Samedi, le président des Patriotes, Florian Philippot, battait campagne pour sa fidèle Sophie Montel, elle aussi dissidente du Front national et candidate à la législative partielle qui se tiendra dimanche prochain dans la première circonscription du Territoire de Belfort. Le FN était aussi dans le coin, mais dans l’indifférence générale en ce jour de pluie.
Sophie Montel comme à la maison
Midi. Ciel Gris. On est à Sevenans, Bourgogne Franche-Comté. Restaurant chez Dédée. C'est un routier à dix bornes de Belfort, au bord de la nationale 19. A l'intérieur, un mur à la gloire de Johnny : calendrier, guitare chromée, portrait sous cadre, horloge. Il y a un pool anglais et une cible de fléchettes électronique. Comptoir en bois, des types au bar, radio branchée sur Nostalgie. Derrière une porte à carreaux vitrés : la salle où l'on mange. Au menu ce samedi : croûte aux champignons, pintade-Côte du Rhône, fromage, mousse au chocolat. Près des fenêtres, une grande table : Sophie Montel et d'autres «patriotes». Sont là, notamment, le conseiller régional Antoine Chudzik, le suppléant hypothétique de Sophie Montel Patrick Jeanroch, 62 ans, ancien ouvrier chez Alstom où il a perdu un doigt, puis PSA où il est resté quarante ans. Il dit : «là-bas, les types disaient que j'étais pas un vrai Front national, parce que je suis pas raciste».

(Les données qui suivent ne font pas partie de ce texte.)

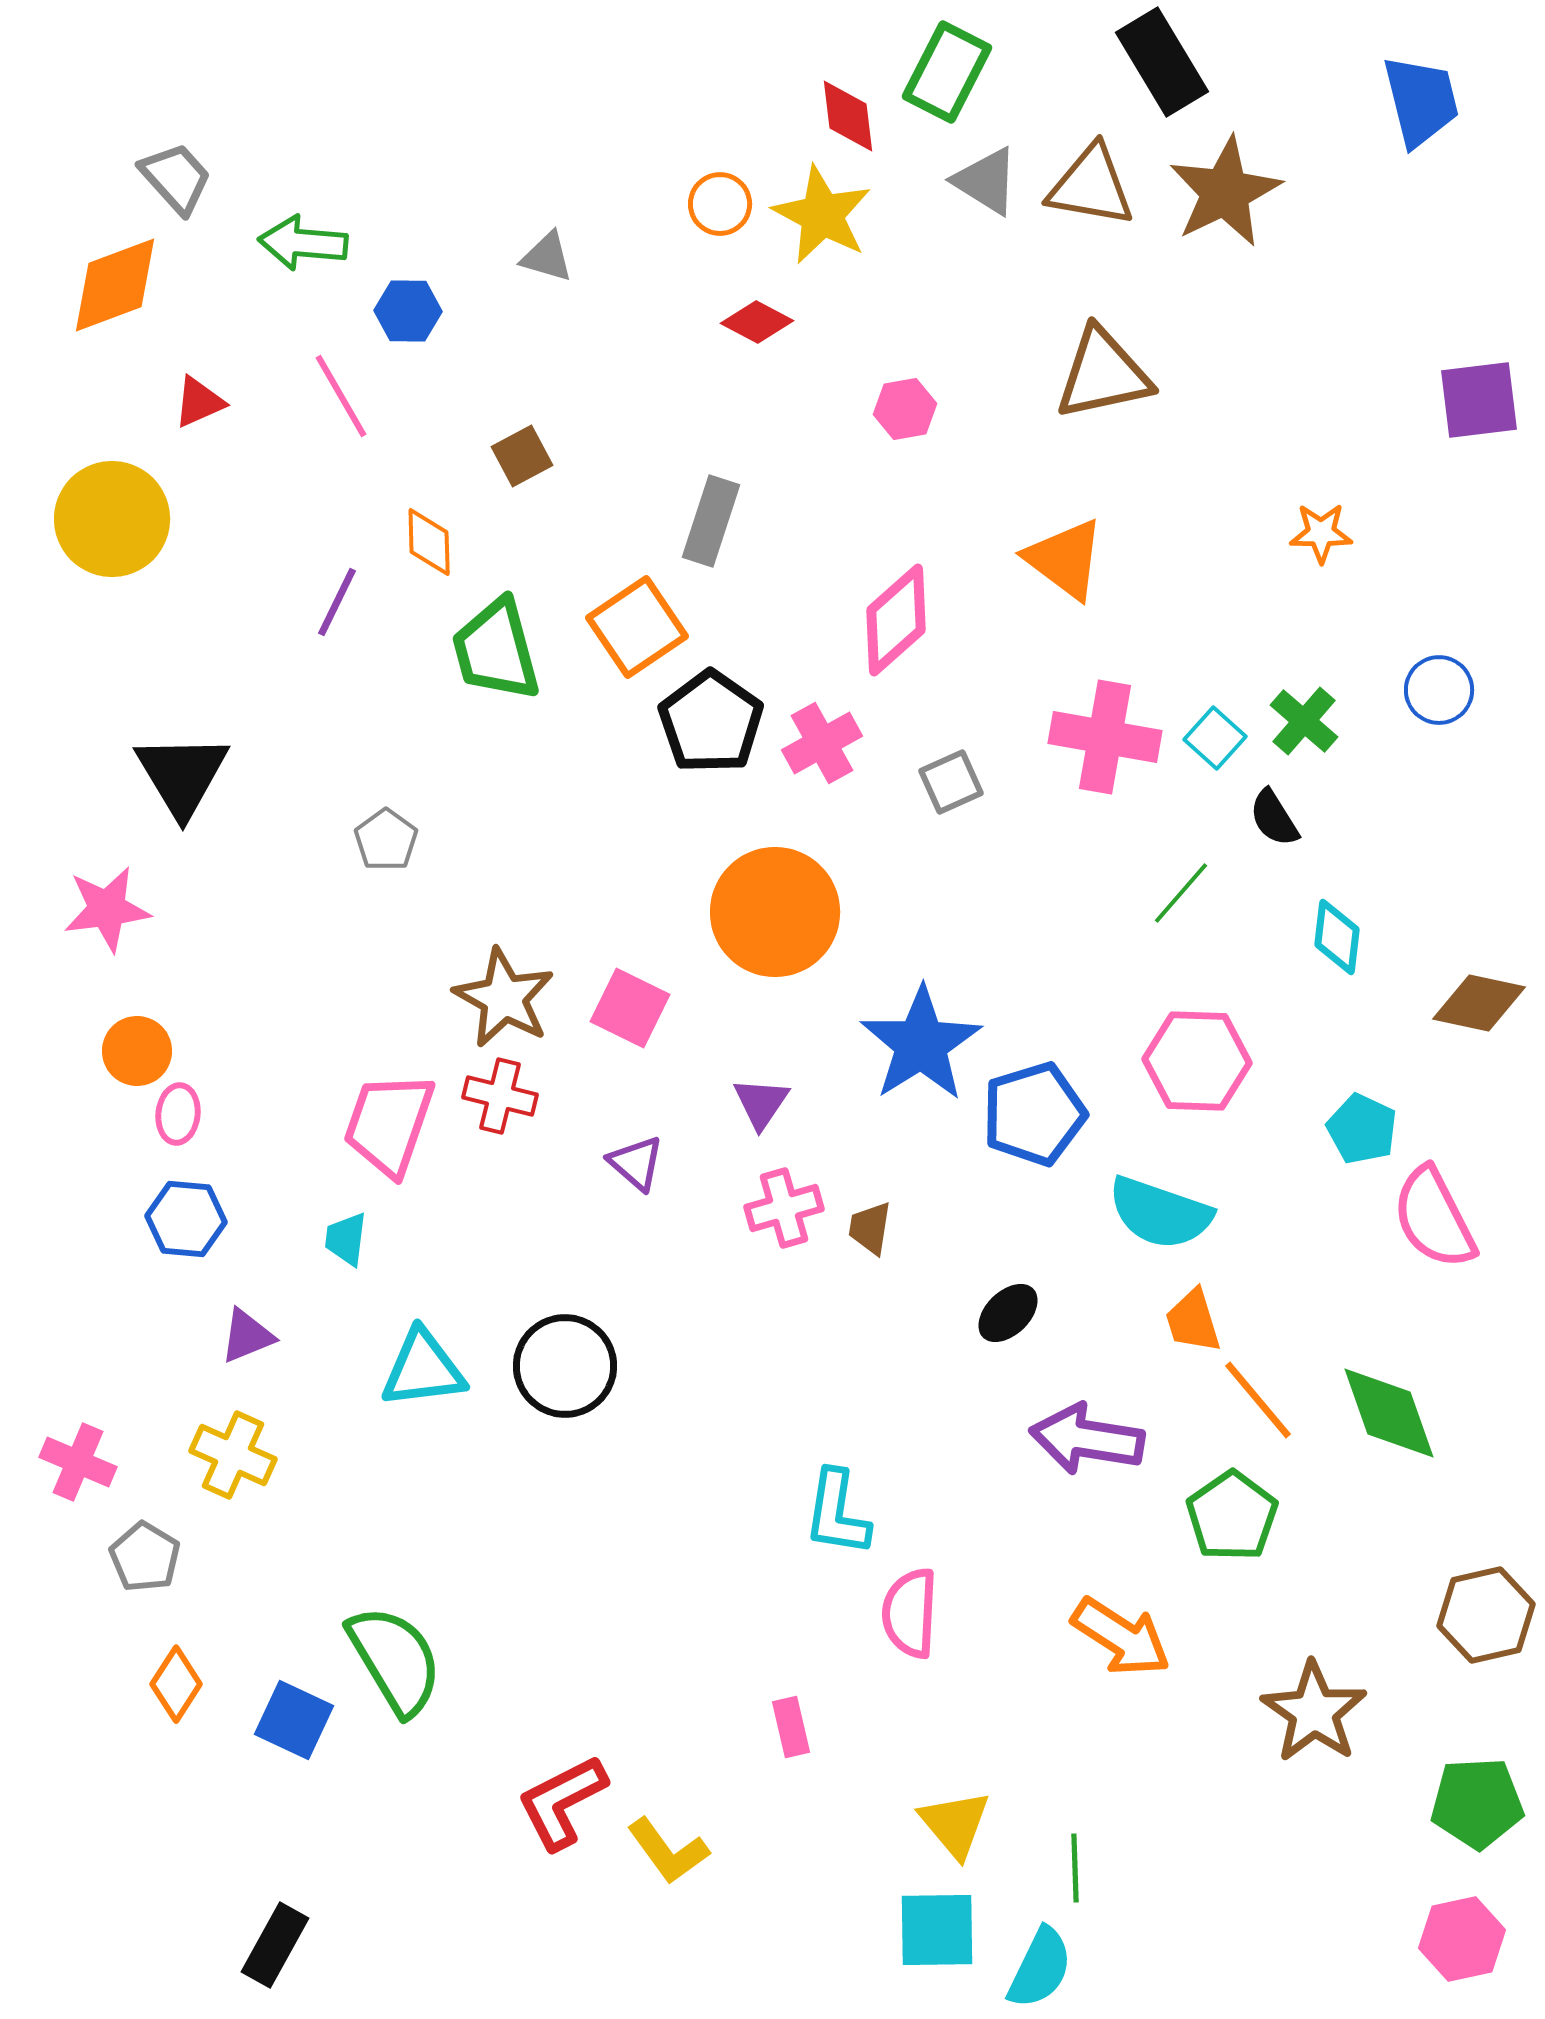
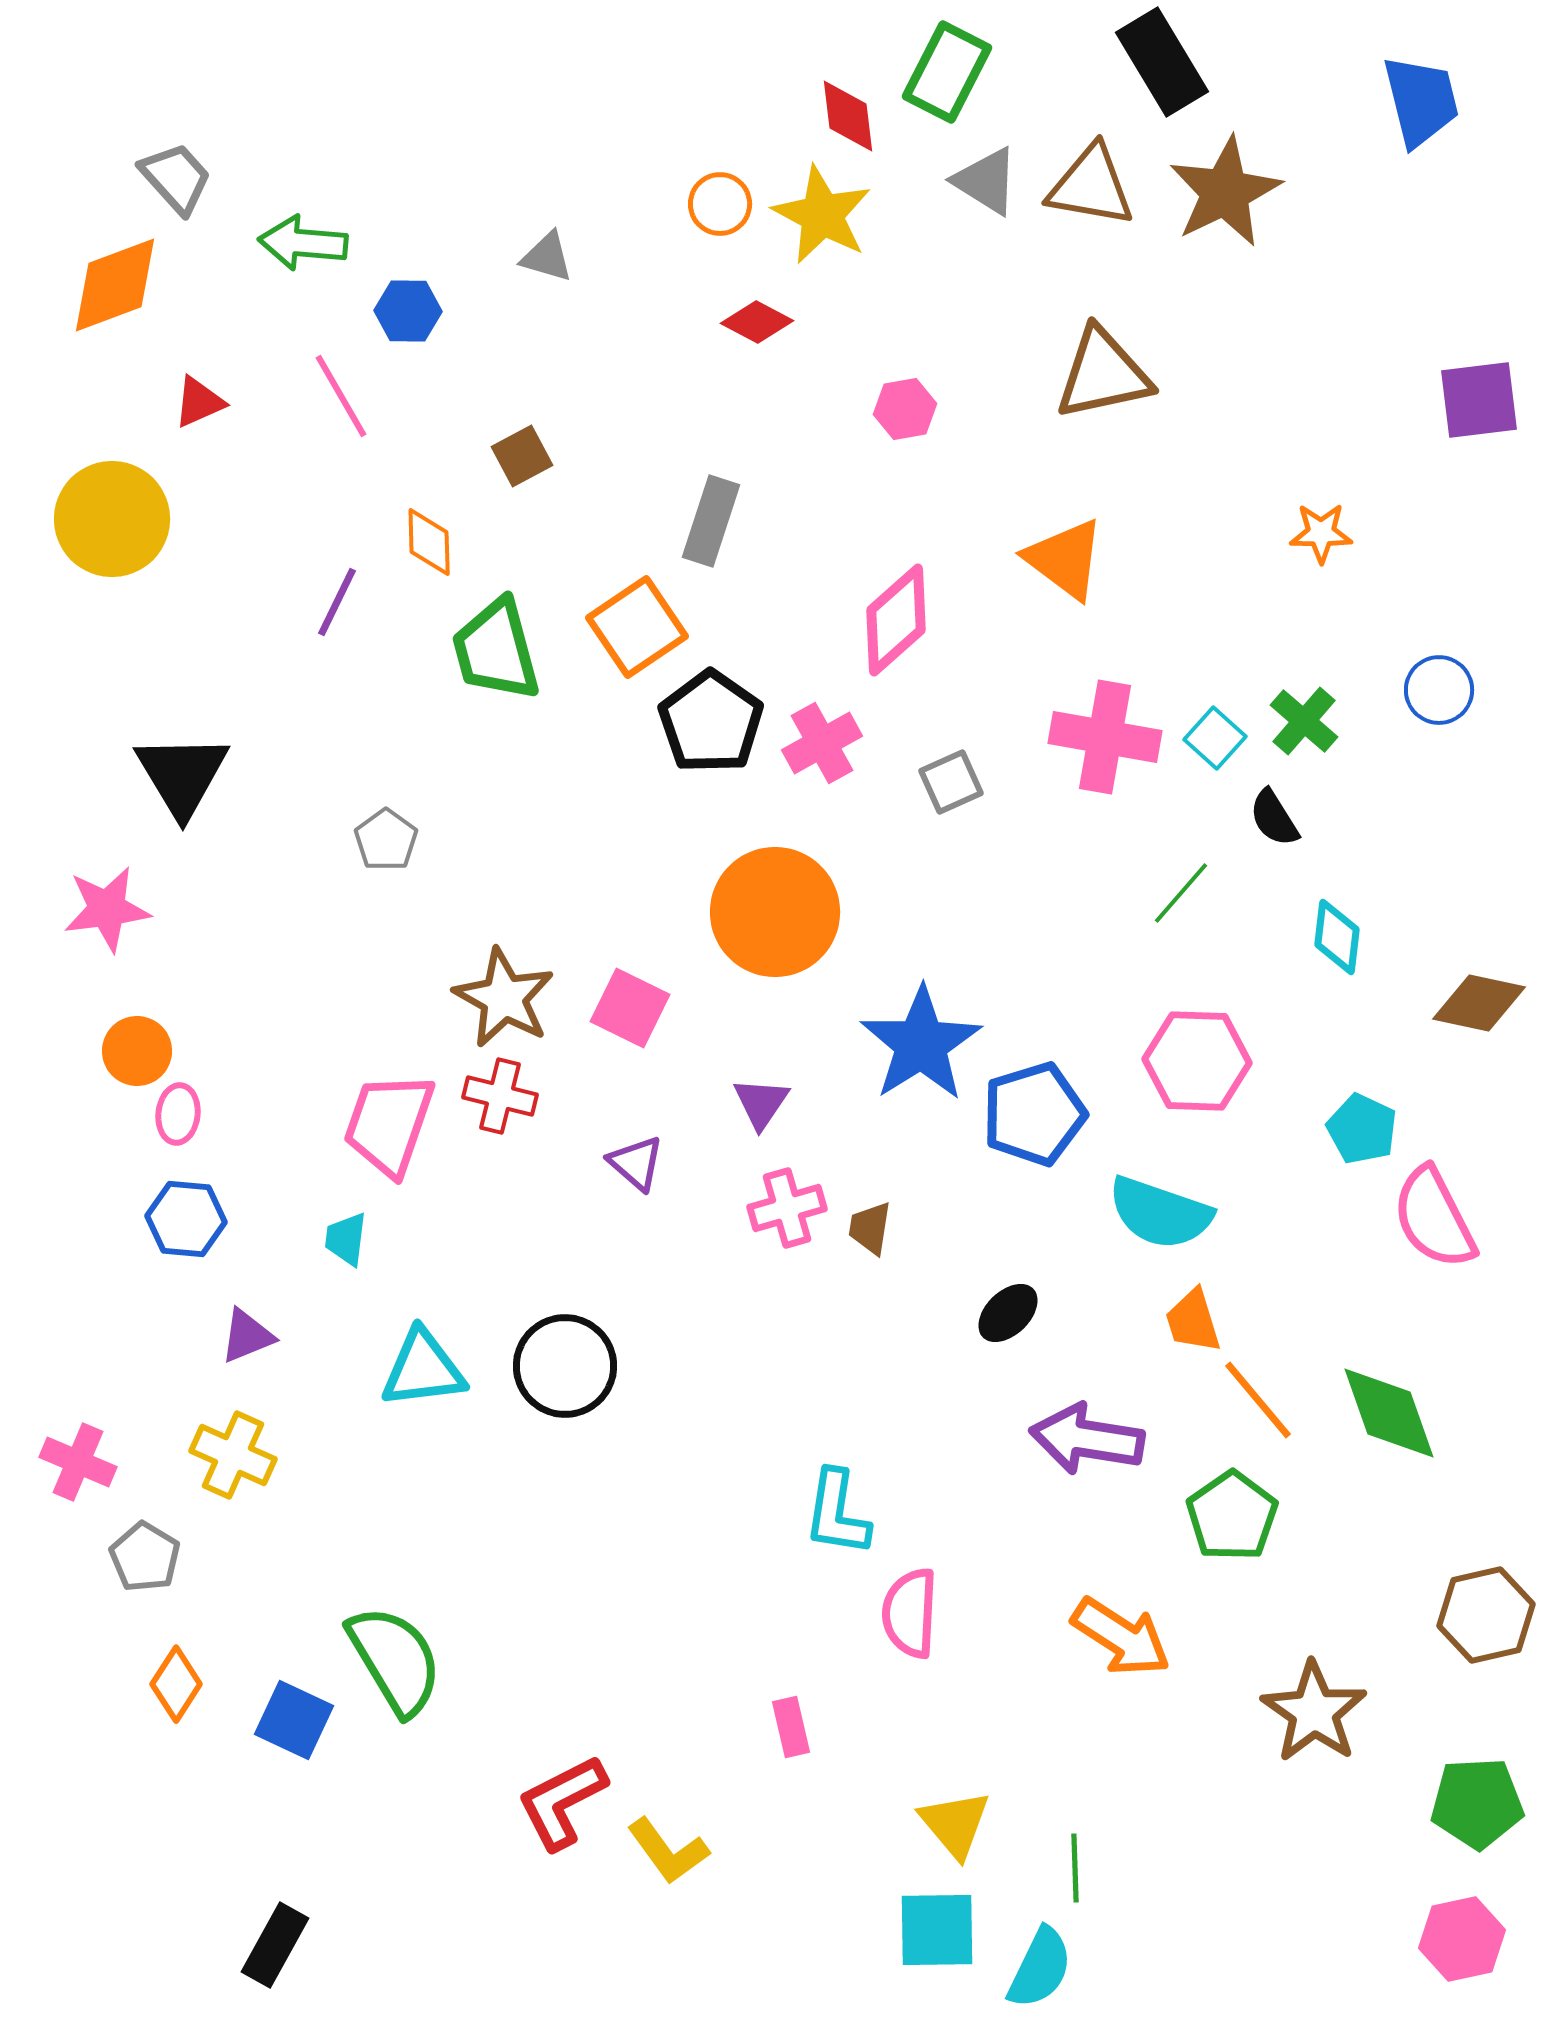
pink cross at (784, 1208): moved 3 px right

Ici, Sophie Montel est chez elle, elle tutoie la patronne. Elle est aussi en campagne. L’eurodéputée, numéro deux des Patriotes de Florian Philippot, est candidate dimanche dans la législative partielle de la première circonscription du Territoire de Belfort. L’élection de juin a été invalidée par le Conseil constitutionnel parce que le candidat LR, Ian Boucard, vainqueur avec seulement 50,75% des suffrages, avait distribué à la veille du second tour de faux tracts dont certains faisant croire que le candidat FN, Jean-Raphaël Sandri, appelait à voter pour lui. Avec 17,5%, Sandri était arrivé troisième. Comme Boucard, il se représente. En tout, dix candidats sont en lice, dont Montel qui s’est rajoutée entre-temps. Ce qui fait de cette élection le premier affrontement entre un frontiste et un(e) «Patriote» depuis la défaite de Le Pen à la présidentielle et le départ de l’ancien vice-président du parti d’extrême droite, Florian Philippot. Aucun des deux n’apparaît en situation de l’emporter.
13 heures. «Rien à foutre de Brigitte Bardot»
Cet après-midi, Sophie Montel a prévu un tractage dans le centre-ville de Belfort. Florian Philippot sera là. Et Jean-Raphaël Sandri, lui, doit faire un petit tour des commerçants à peu près au même endroit. Avec lui, il y aura le député FN Gilbert Collard. On imagine les deux groupes se croiser et s’envoyer des noms d’oiseaux : «européiste !», «patriote !».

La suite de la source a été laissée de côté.